Friday, December 4, 2020

McEnroe versus McEnroe – big brother or little brother?

John McEnroe.

John McEnroe.

READ MY TIPS By Doug Browne

Gosh, as long as I can remember, the tennis experts continually debate the plight of USA tennis. Do you remember the 1994 Sports Illustrated article by Sally Jenkins that proclaimed, “Is tennis dying?” Fortunately, the sport of tennis has come a long way since the epitaph was written but Americans are panicking because our current stars are fading and many are unsure if we have a new crop of players coming up the pike.

Good or bad, the person in charge of resurrecting our USTA junior program is Patrick McEnroe. McEnroe, the younger brother of controversial John McEnroe, just retired from his position as Davis Cup coach to concentrate on his job as the general manager of junior development for the USTA. Now for the second time in twenty-five years, the USTA has enlisted a group of former tour players to train our promising players of the future.

With training centers in Carson, California, Boca Raton, Florida and New York City, the project is well funded and well-staffed. Clearly, the USTA would like to see the same type of results as the Sanchez-Casal Academy in Spain; winning multiple Davis Cups and placing countless players in the top fifty in the world rankings.

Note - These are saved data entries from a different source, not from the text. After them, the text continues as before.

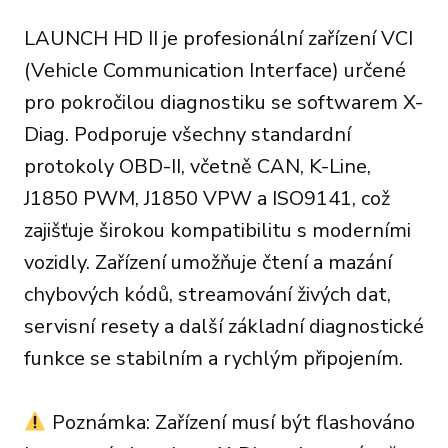
LAUNCH HD II je profesionální zařízení VCI
(Vehicle Communication Interface) určené
pro pokročilou diagnostiku se softwarem X-
Diag. Podporuje všechny standardní
protokoly OBD-II, včetně CAN, K-Line,
J1850 PWM, J1850 VPW a ISO9141, což
zajišťuje širokou kompatibilitu s moderními
vozidly. Zařízení umožňuje čtení a mazání
chybových kódů, streamování živých dat,
servisní resety a další základní diagnostické
funkce se stabilním a rychlým připojením.
Poznámka: Zařízení musí být flashováno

On the other side of the debate is Patrick’s big brother, John, who states, “so far the USTA sponsored programs have produced ‘nada’, no one thus far.” With his passion for the sport and his desire to see young Americans rise in the tennis rankings, John has put together his own academy in his hometown (New York City) and claims to have a different approach than the current USTA model run by his brother, Patrick. Here is John McEnroe’s mission statement:

• To develop world-class players at the John McEnroe Tennis Academy.

• To excite New Yorkers, especially kids, about the game of tennis.

• To provide opportunities to motivated and deserving NYC area kids- – young players who would not otherwise have the resources to reach their full potential as players and/or scholar-athletes.

John’s passion and belief is that great players can be developed in urban settings, while still having the opportunity to live at home, pursue their educational goals, and participate in a variety of sports and extracurricular activities.

How does this differ from Patrick’s overall mission statement? Younger brother Patrick’s kids will live full-time at one of the training centers and devote most of their day to serious on and off-court tennis work-outs. In other words, the kids will eat, sleep and think tennis without too much interruption. John’s model emulates his early training in New York with renowned tennis coach Tony Palafox; both he and Patrick lived at home and then went to their after-school tennis program in Port Washington which produced innumerable tennis prodigies including Naples own Mary Carillo and the late-great Vitas Gerulaitis.

In fairness to Patrick McEnroe’s plan, he and his USTA team is really trying to emulate the success of the Spanish Tennis Federation model where many of the current European stars have lived and trained at the world famous Sanchez-Casal Academy in Barcelona. With Spain dominating Davis Cup and the top of the ATP world rankings, it would be difficult to argue with their accomplishments.

My one big gripe centers around who is coaching our rising stars and how is it determined who is invited to the training centers around the United States? The only coaches who are invited to join the USTA initiative are former touring professionals–this is a one-sided approach. What about the leading academy coaches in this country which include Robert Lansdorf, Rick Macci, Nick Bollettieri, Brett Hobden and countless others who have produced many young champions?

There are too many great coaches who are clearly flying under the radar and have been ignored by the USTA. And, if the USTA or others only pick the highest ranked 12 and 14 and under ranked kids, they are missing out on the juniors who are late-bloomers. For example, most kids who utilize a one-handed backhand never develop until their bodies begin to mature. Does that mean that all one-handed backhand players will be left out? Perhaps, yes, most of the kids who desire an all-court game and need time to find their way will be ignored by the establishment.

So, there are many inherent problems that need to be addressed. Which McEnroe brother is going to be the big winner? It is premature to even speculate as we need a minimum of three to five years to assess which program is firing closest to the target. With all of the money and guidance from the USTA, it is going to be almost impossible for Patrick’s team not to produce some solid players. From a practical standpoint, I love John’s vision as it encompasses the overall well-being of the person and his future.

At the end of the day, it is more important to develop solid human beings who will contribute to our society versus a kid who only knows how to rip a forehand drive from the baseline. So, I’m going to give the edge to John McEnroe. After all, John, the musician, has performed on stage with the likes of Eric Clapton and Buddy Guy–it just doesn’t get any better than that!